Organizacyjne inspiracje: kuchnia
Źródło 1 Źródło 2 Źródło 3 Źródło 4
Witajcie 🙂 Dzisiaj mam dla Was porcję kuchennych inspiracji, ale takich których na pierwszy rzut oka nie widać. Przy urządzaniu kuchni zwykle to wybór frontów szafek i blatów spędza nam sen z powiek (i słusznie, bo przecież to jest najważniejsze :)), ale warto też pomyśleć o tym co chcemy mieć w środku. Nie musimy ograniczać się do zwykłej półki przedzielającej szafkę na dwie części, bo możliwości są ogromne.

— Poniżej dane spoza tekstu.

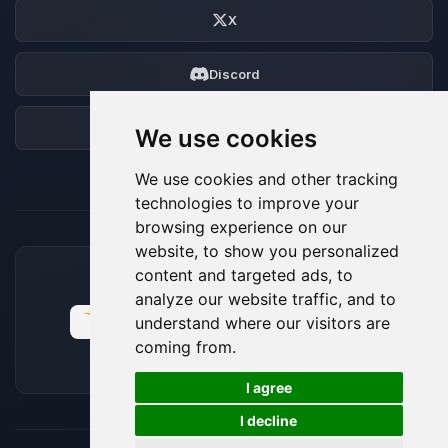
X
Discord
Forum
We use cookies
We use cookies and other tracking
technologies to improve your
browsing experience on our
website, to show you personalized
content and targeted ads, to
ACCEPTED PAYMENT METHODS
analyze our website traffic, and to
understand where our visitors are
coming from.
🍪
I agree
I decline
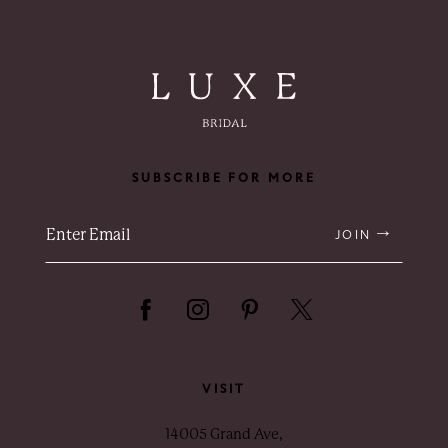
SUBSCRIBE FOR MORE
JOIN
VISIT
14005 Grand Ave,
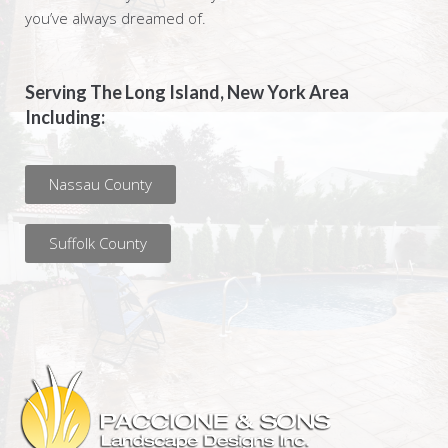
you’ve always dreamed of.
Serving The Long Island, New York Area
Including:
Nassau County
Suffolk County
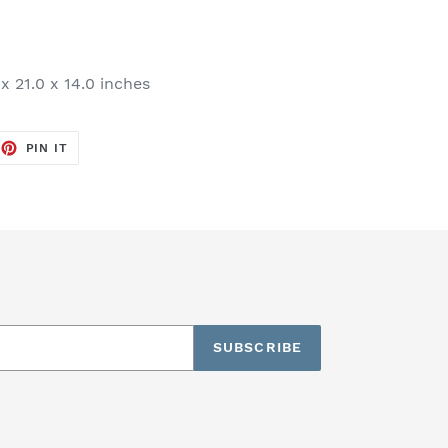
x 21.0 x 14.0 inches
EET
PIN
PIN IT
ON
TTER
PINTEREST
SUBSCRIBE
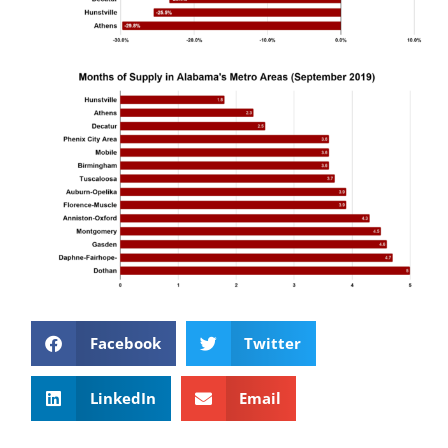
Facebook
Twitter
LinkedIn
Email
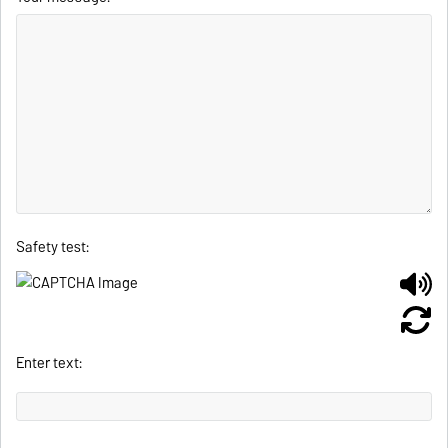
Safety test:
Enter text:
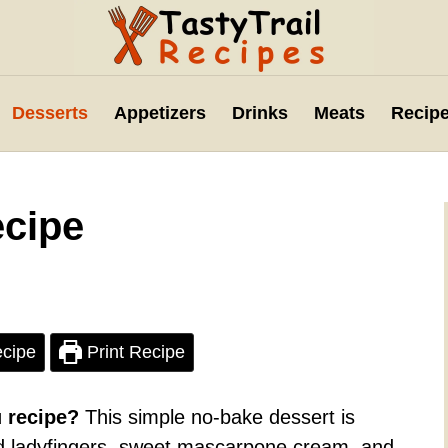
Desserts
Appetizers
Drinks
Meats
Recipe
ecipe
cipe
Print Recipe
u recipe?
This simple no-bake dessert is
d ladyfingers, sweet mascarpone cream, and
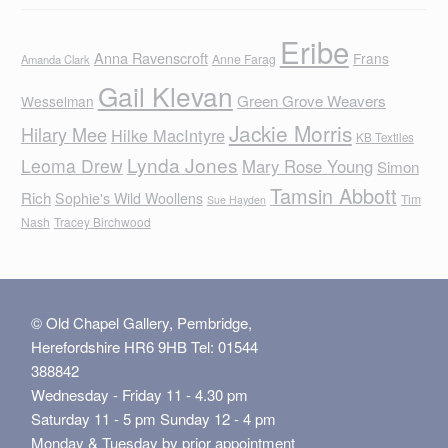
Eribe
Anna Ravenscroft
Frans
Anne Farag
Amanda Clark
Gail Klevan
Green Grove Weavers
Wesselman
Jackie Morris
Hilary Mee
Hilke MacIntyre
KB Textiles
Lynda Jones
Leoma Drew
Mary Rose Young
Simon
Tamsin Abbott
Rich
Sophie's Wild Woollens
Tim
Sue Hayden
Nash
Tracey Birchwood
© Old Chapel Gallery, Pembridge,
Herefordshire HR6 9HB Tel: 01544
388842
Wednesday - Friday 11 - 4.30 pm
Saturday 11 - 5 pm Sunday 12 - 4 pm
Monday & Tuesday by prior appointment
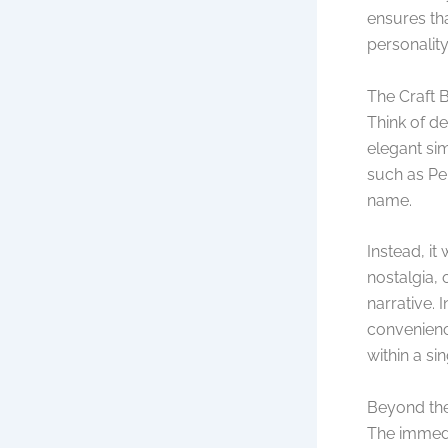
ensures tha
personality
The Craft 
Think of d
elegant si
such as Pen
name.
Instead, it
nostalgia, 
narrative. 
convenienc
within a si
Beyond the
The immedia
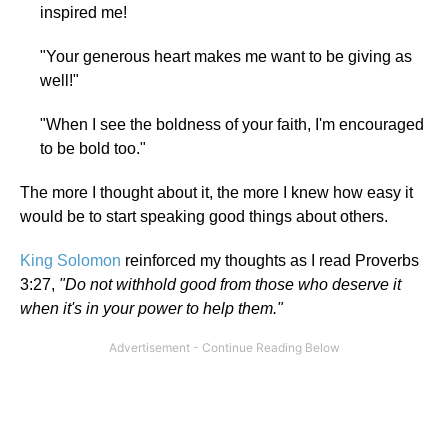
inspired me!
"Your generous heart makes me want to be giving as
well!"
"When I see the boldness of your faith, I'm encouraged
to be bold too."
The more I thought about it, the more I knew how easy it
would be to start speaking good things about others.
King Solomon
reinforced my thoughts as I read Proverbs
3:27,
"Do not withhold good from those who deserve it
when it's in your power to help them."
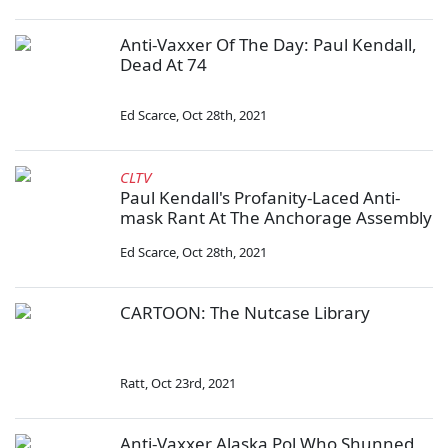
Anti-Vaxxer Of The Day: Paul Kendall,
Dead At 74
Ed Scarce
,
Oct 28th, 2021
CLTV
Paul Kendall's Profanity-Laced Anti-
mask Rant At The Anchorage Assembly
Ed Scarce
,
Oct 28th, 2021
CARTOON: The Nutcase Library
Ratt
,
Oct 23rd, 2021
Anti-Vaxxer Alaska Pol Who Shunned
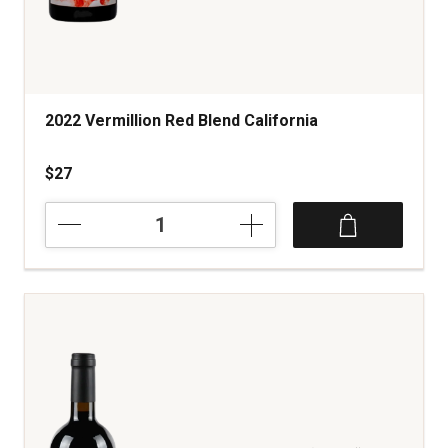
2022 Vermillion Red Blend California
$27
2022
Vermillion
Red
Blend
California
quantity:
1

Mimo że czas urządzania od podstaw mojej kuchni pewnie szybko nie nadejdzie, to zachwycam się jak mała dziewczynka, gdy widzę takie genialne rozwiązania. Przy takim wyposażeniu nie można mieć bałaganu!
Wyjeżdżające półki podbiły moje serce i na pewno taka szafka będzie w mojej wymarzonej kuchni.
Źródło 1 Źródło 2 Źródło 3 Źródło 4
Szuflada z pierwszego zdjęcia zachwyca mnie za każdym razem, gdy ją widzę. Możliwość dostosowania przegródek do naszych potrzeb jest idealnym rozwiązaniem dla osób, które lubią co jakiś czas zmienić ustawienie talerzy na półce (tak jak ja:)).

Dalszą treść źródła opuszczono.